Cette collaboration avec Cap Sciences est intéressante en ce sens :  le dialogue avec la société est leur métier et nous sommes complémentaires. Le format retenu, avec un chercheur et un petit groupe est ce qui marche le mieux. S’il y a trop de monde, le chercheur fait un cours. Si on est dans une perspective d’enseignement, la discussion en petits groupes est perçue comme peu efficace, mais si on souhaite faire parler les élèves, elle est clairement préférable.  

Après ces échanges, qu’en est-il de l'acculturation de ces publics ?

Nous faisons de la recherche. Pendant des années, nous avons fait un travail de médiation pour expliquer ce qu’est le numérique, ses principes de base, en organisant des activités débranchées, sans ordinateurs, avec des ficelles et du carton… A une époque, c’était important de le faire, pour faire comprendre à la société que le numérique était une vraie discipline et qu’il fallait qu’elle soit enseignée. Il a fallu beaucoup de temps pour avoir un cours en seconde, un CAPES… Aujourd’hui, nous développons moins cette activité, car de nombreuses structures associatives et variées le font déjà. Notre travail n’est plus tant de faire de l’acculturation “de base” mais d’aller sur des sujets plus pointus.

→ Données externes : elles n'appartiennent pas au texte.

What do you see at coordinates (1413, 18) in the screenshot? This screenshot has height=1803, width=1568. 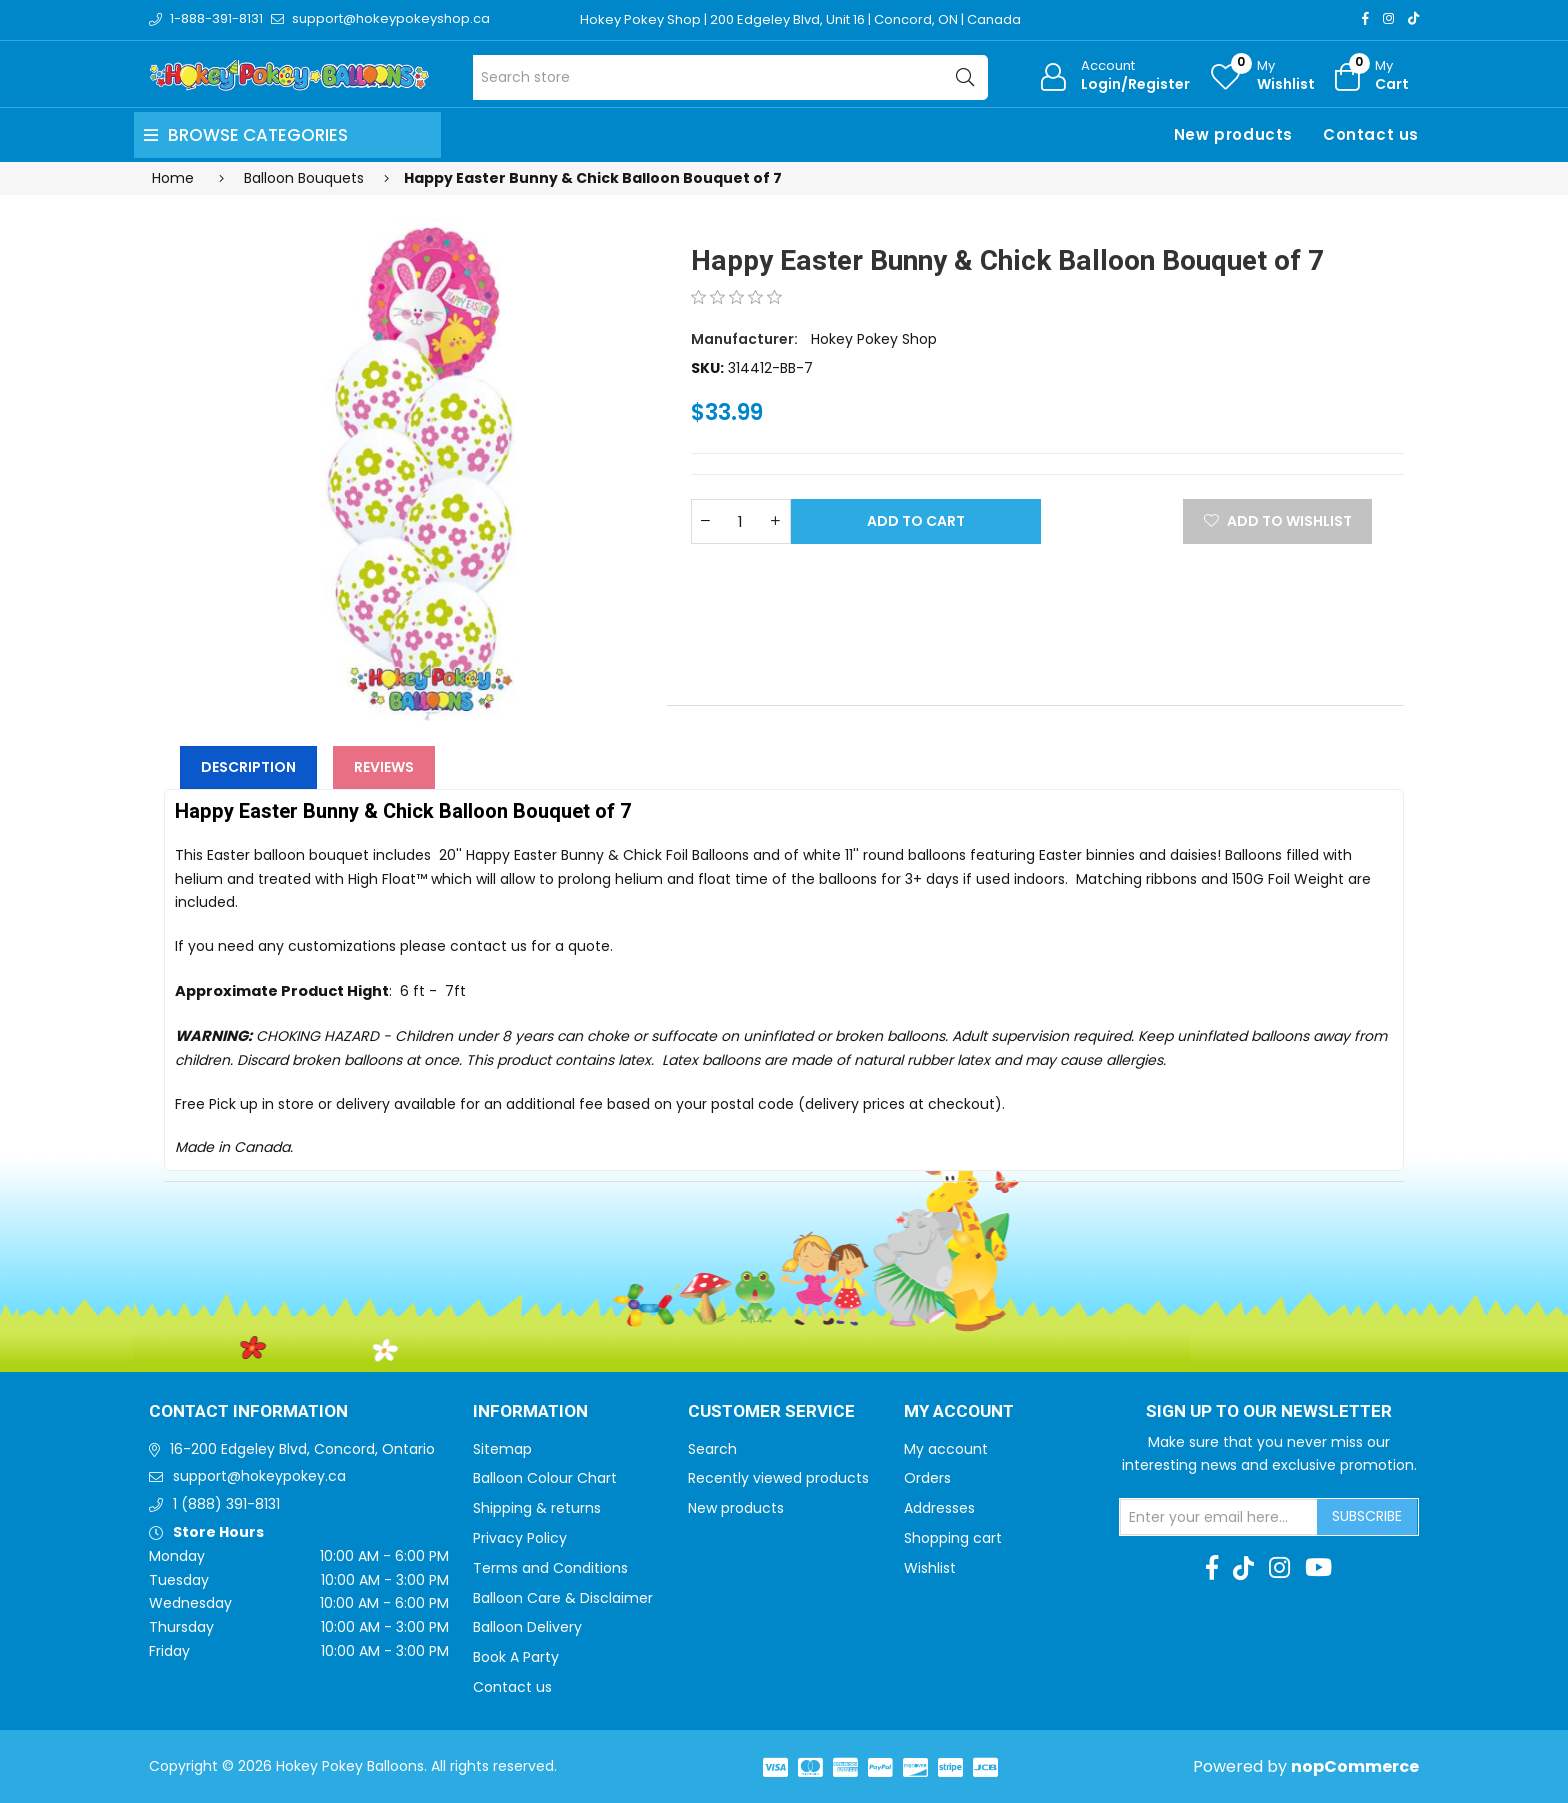 I see `[TikTok]` at bounding box center [1413, 18]. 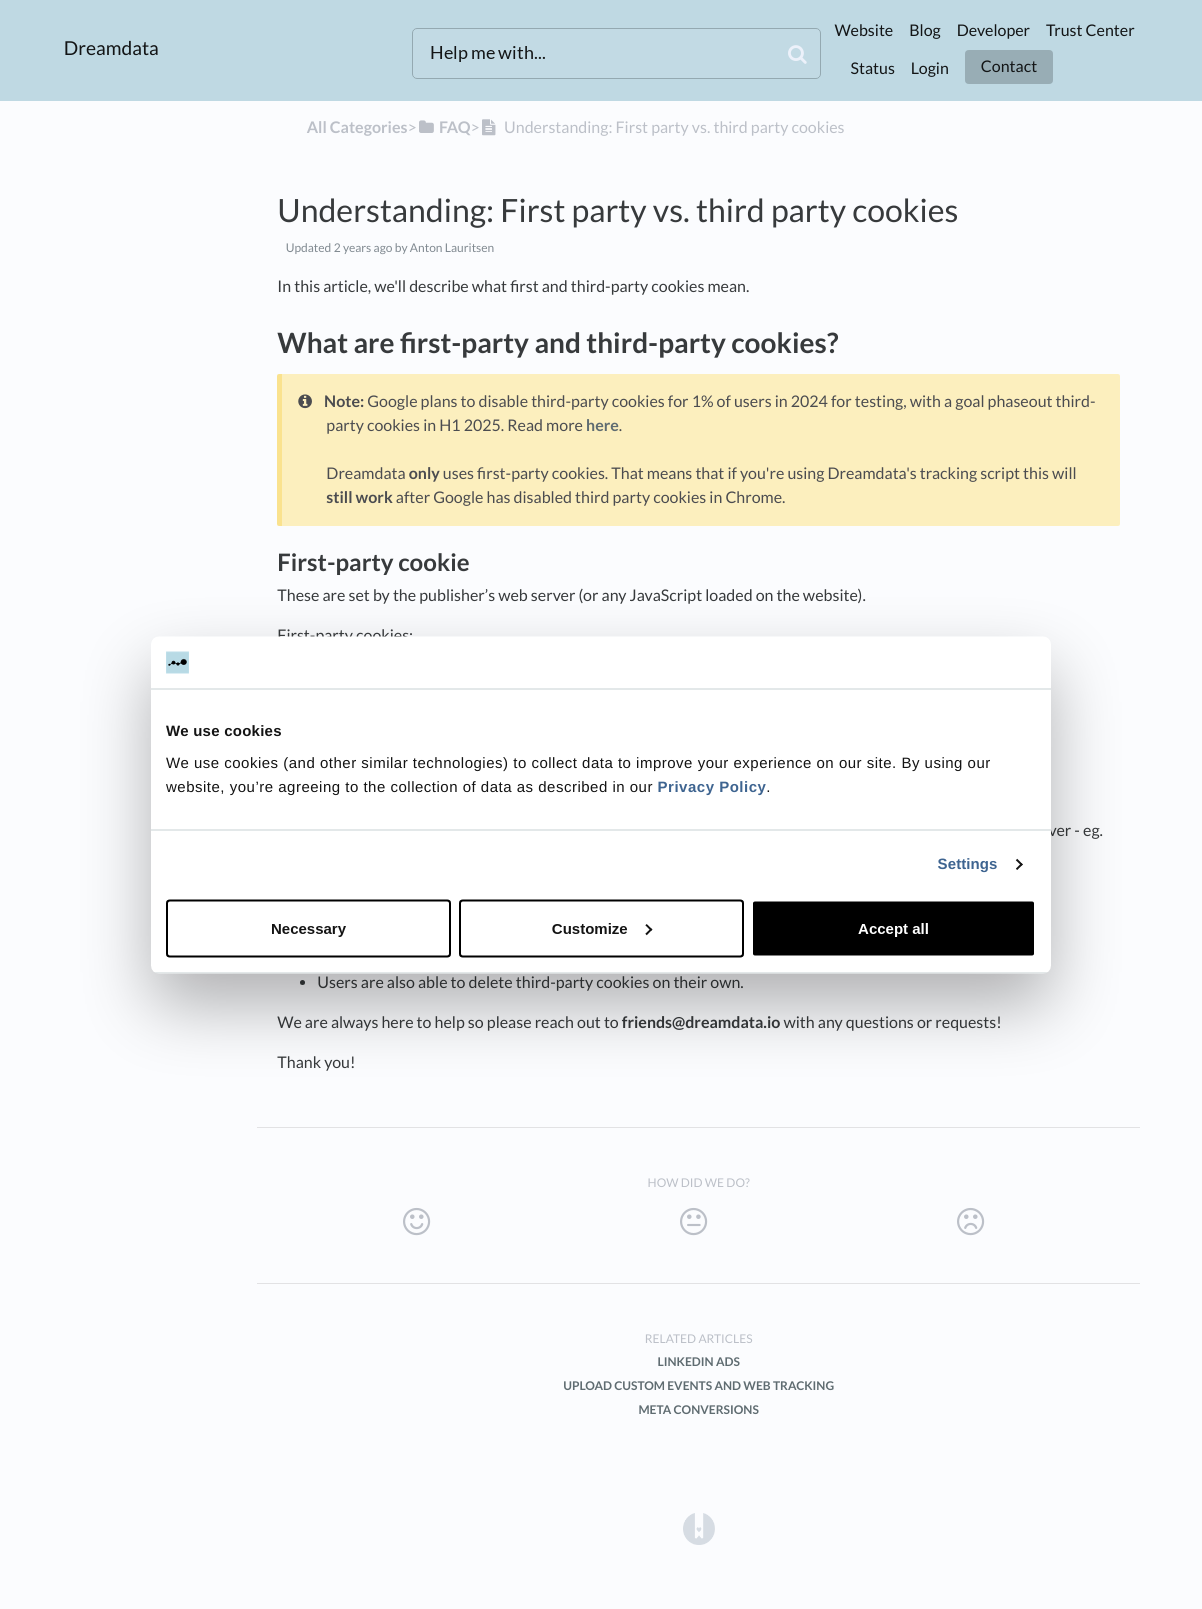 Image resolution: width=1202 pixels, height=1609 pixels. Describe the element at coordinates (444, 127) in the screenshot. I see `[FAQ]` at that location.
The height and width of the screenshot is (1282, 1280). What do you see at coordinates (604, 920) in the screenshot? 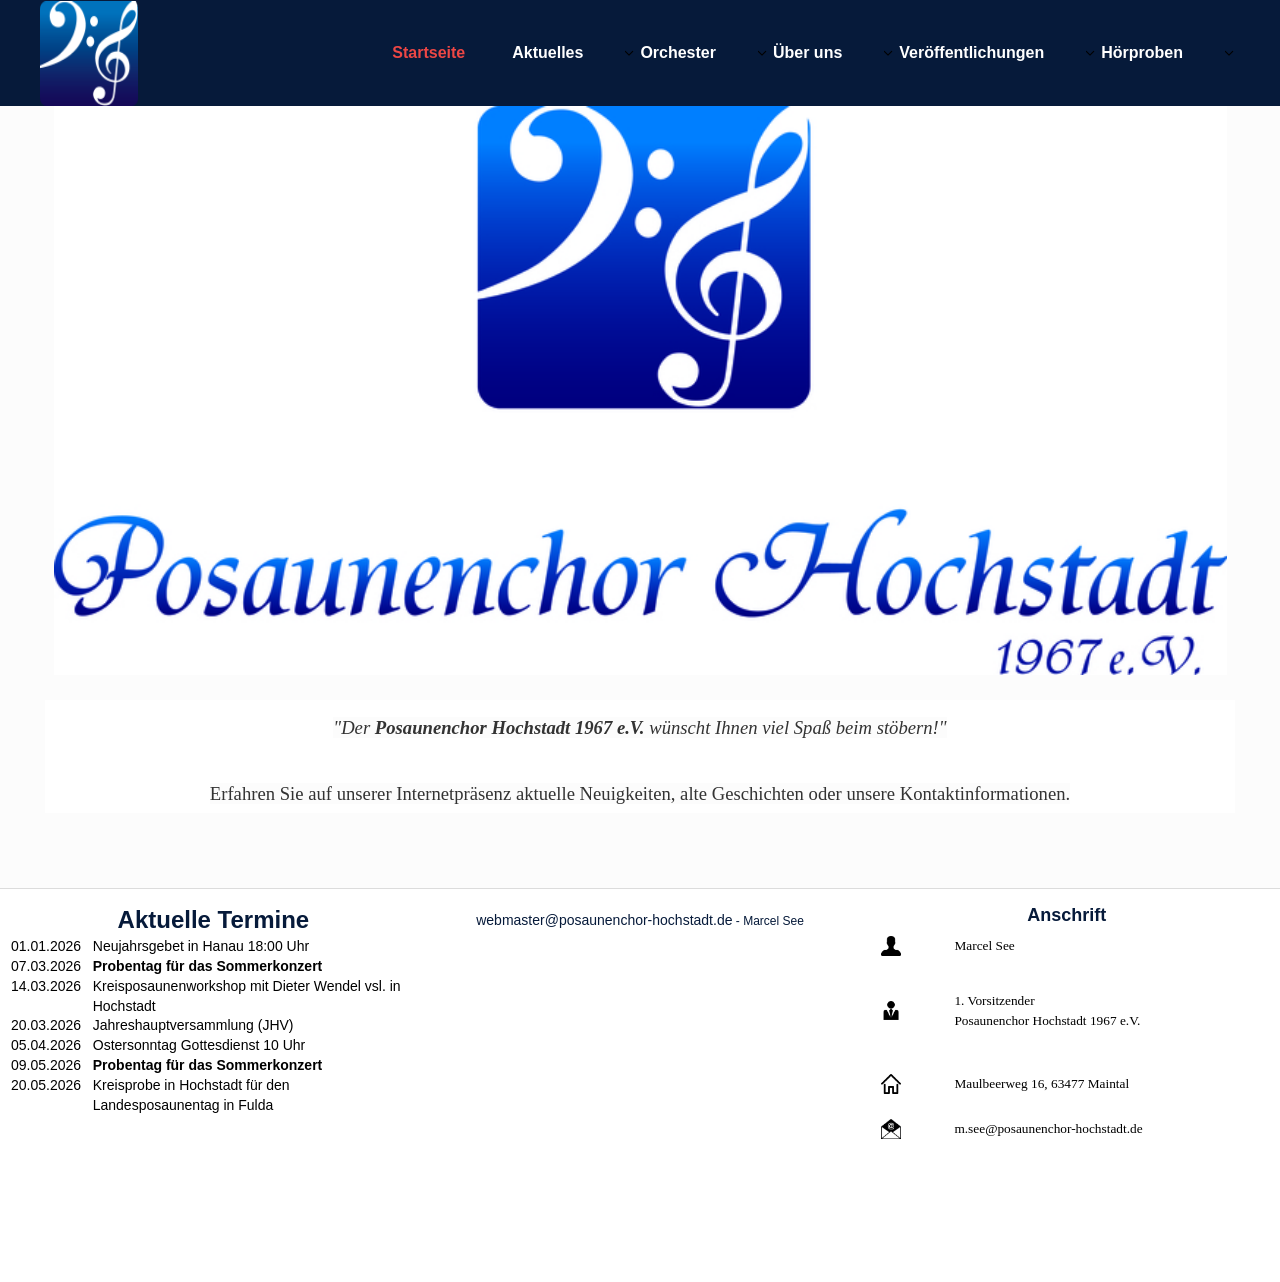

Parmi les défis que nous envisageons, il y a celui de s’intéresser à des publics qui ne sont pas ceux régulièrement confrontés à des chercheurs. Des programmes pour les scolaires existent, comme « Chiche ! », fondé sur la rencontre entre un ou une scientifique et une classe de seconde. Ces rencontres nous permettent de donner des clés de compréhension du numérique, de lutter contre les stéréotypes de genre, et d’encourager des vocations dans des établissements parfois très éloignés des acteurs de la recherche et de la culture scientifique. Mais il faut d’autres formes de dialogues, et avec tous les publics !

Il est important d’éclairer nos concitoyens sur les enjeux du numérique, mais il nous faut aussi échanger plus fréquemment avec eux pour mesurer ce qu’ils comprennent de ce que nous faisons, pour comprendre leurs attentes et pour voir ce que nous pouvons faire ensemble pour y répondre.